Suppose $K_{n,n}$ is a complete bipartite graph with vertices on left and right indexed by {${l_1, l_2, …, l_n}$} and {$r_1, r_2, …, r_n$} for $n \geq 3$.
I would like to ask how many Hamiltonian cycles in Kn,n contain both the edges {$l_1, r_1$} and {$r_1, l_2$}?
And how about the number of Hamiltonian cycles in Kn,n that contain both the edges {$l_1, r_1$} and {$l_2, r_2$}?
Thanks!
Best Answer
Pick any vertex, for simplicity let’s call it $l_1$. It doesn’t matter which vertex we pick since each Hamiltonian cycle is indifferent to the order of its vertices. $l_1$ has $n$ choices for a $r_i$ vertex to connect to next. This $r_i$ vertex has $n-1$ choices for a vertex $l_i$ to connect to next. Continuing in this fashion we see there are $$n!(n-1)! \text{ Oriented Hamiltonian cycles}$$ We need to divide by two because we don’t care which direction we take to travel a Hamiltonian cycle. $$\frac{1}{2}n!(n-1)!\text{ Hamiltonian cycles}$$
Then the number of these Hamiltonian cycles that also contain both those edges is given by $$\frac{1}{2}n!(n-1)!\frac{1}{{n\choose 2}}$$ $$(n-1)!(n-2)!$$ because $r_1$ has to choose $2$ out of $n$ vertices to connect to, but it must connect to $l_1$ and $l_2$ in order to include those edges.
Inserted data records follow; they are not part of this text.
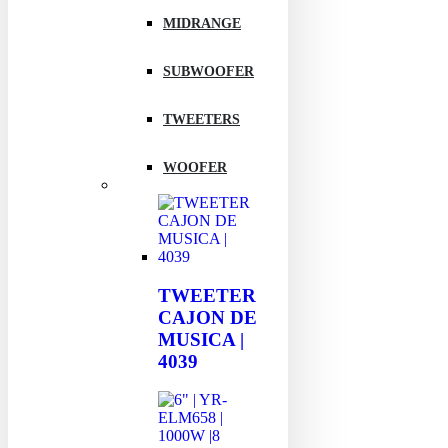
MIDRANGE
SUBWOOFER
TWEETERS
WOOFER
TWEETER
CAJON DE
MUSICA |
4039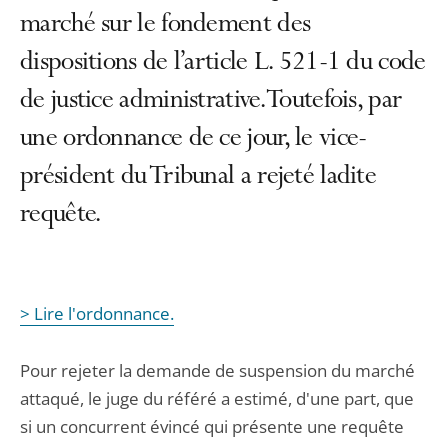
marché sur le fondement des
dispositions de l’article L. 521-1 du code
de justice administrative. Toutefois, par
une ordonnance de ce jour, le vice-
président du Tribunal a rejeté ladite
requête.
> Lire l'ordonnance.
Pour rejeter la demande de suspension du marché
attaqué, le juge du référé a estimé, d'une part, que
si un concurrent évincé qui présente une requête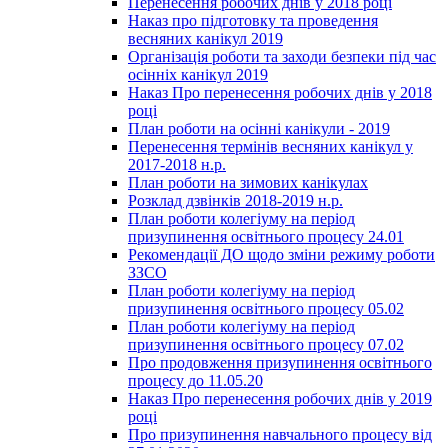
Перенесення робочих днів у 2018 році
Наказ про підготовку та проведення
весняних канікул 2019
Організація роботи та заходи безпеки під час
осінніх канікул 2019
Наказ Про перенесення робочих днів у 2018
році
План роботи на осінні канікули - 2019
Перенесення термінів весняних канікул у
2017-2018 н.р.
План роботи на зимових канікулах
Розклад дзвінків 2018-2019 н.р.
План роботи колегіуму на період
призупинення освітнього процесу 24.01
Рекомендації ДО щодо зміни режиму роботи
ЗЗСО
План роботи колегіуму на період
призупинення освітнього процесу 05.02
План роботи колегіуму на період
призупинення освітнього процесу 07.02
Про продовження призупинення освітнього
процесу до 11.05.20
Наказ Про перенесення робочих днів у 2019
році
Про призупинення навчального процесу від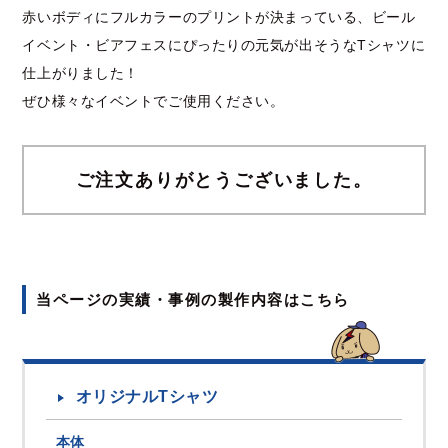
赤いボディにフルカラーのプリントが決まっている、ビール
イベント・ビアフェスにぴったりの元気が出そうなTシャツに
仕上がりました！
ぜひ様々なイベントでご使用ください。
ご注文ありがとうございました。
当ページの実績・事例の製作内容はこちら
オリジナルTシャツ
本体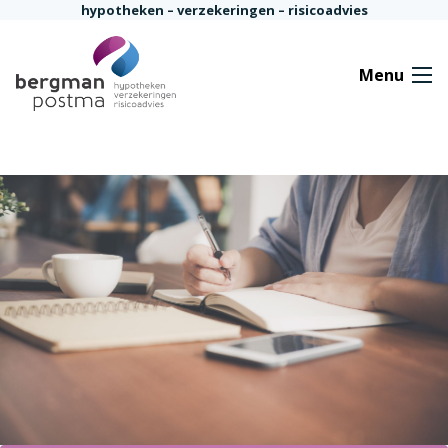
Ga naar de inhoud
hypotheken – verzekeringen – risicoadvies
Menu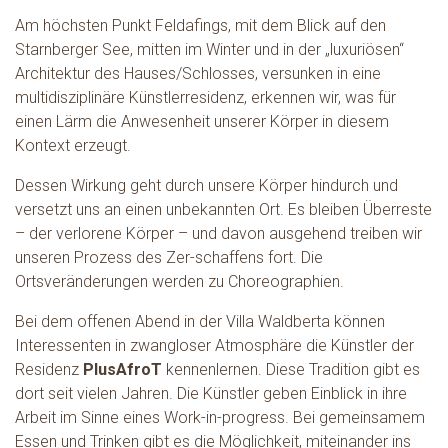
Am höchsten Punkt Feldafings, mit dem Blick auf den
Starnberger See, mitten im Winter und in der „luxuriösen“
Architektur des Hauses/Schlosses, versunken in eine
multidisziplinäre Künstlerresidenz, erkennen wir, was für
einen Lärm die Anwesenheit unserer Körper in diesem
Kontext erzeugt.
Dessen Wirkung geht durch unsere Körper hindurch und
versetzt uns an einen unbekannten Ort. Es bleiben Überreste
– der verlorene Körper – und davon ausgehend treiben wir
unseren Prozess des Zer-schaffens fort. Die
Ortsveränderungen werden zu Choreographien.
Bei dem offenen Abend in der Villa Waldberta können
Interessenten in zwangloser Atmosphäre die Künstler der
Residenz
PlusAfroT
kennenlernen. Diese Tradition gibt es
dort seit vielen Jahren. Die Künstler geben Einblick in ihre
Arbeit im Sinne eines Work-in-progress. Bei gemeinsamem
Essen und Trinken gibt es die Möglichkeit, miteinander ins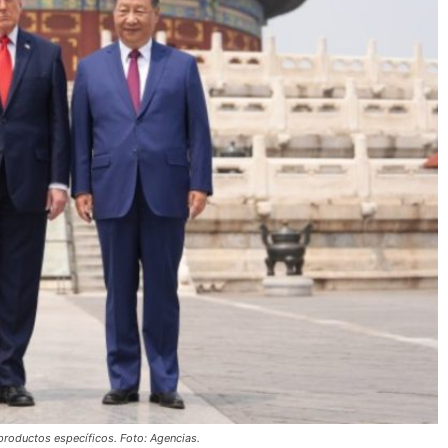
productos específicos. Foto: Agencias.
For the second question first consider the graph $K_{n-2,n-2}$ with left and right vertices $\{l_3,...,l_n\}$ and $\{r_3,...,r_n\}$. This graph has $\frac{1}{2}(n-2)!(n-3)!$ Hamiltonian cycles. If we wanted to insert the edge $\{l_2,r_2\}$ into any of these cycles to get a new one, there are $2(n-2)$ edges to do so. If we wanted to in turn insert the edge $\{l_1,r_1\}$ into this cycle to get a new one, there would be $2(n-2)+1=2n-3$ edges to insert this new one in because we just added an edge. Thus, there are $$2(n-2)!(n-2)!(2n-3)$$ Hamiltonian cycles of $K_{n,n}$ that include those two edges.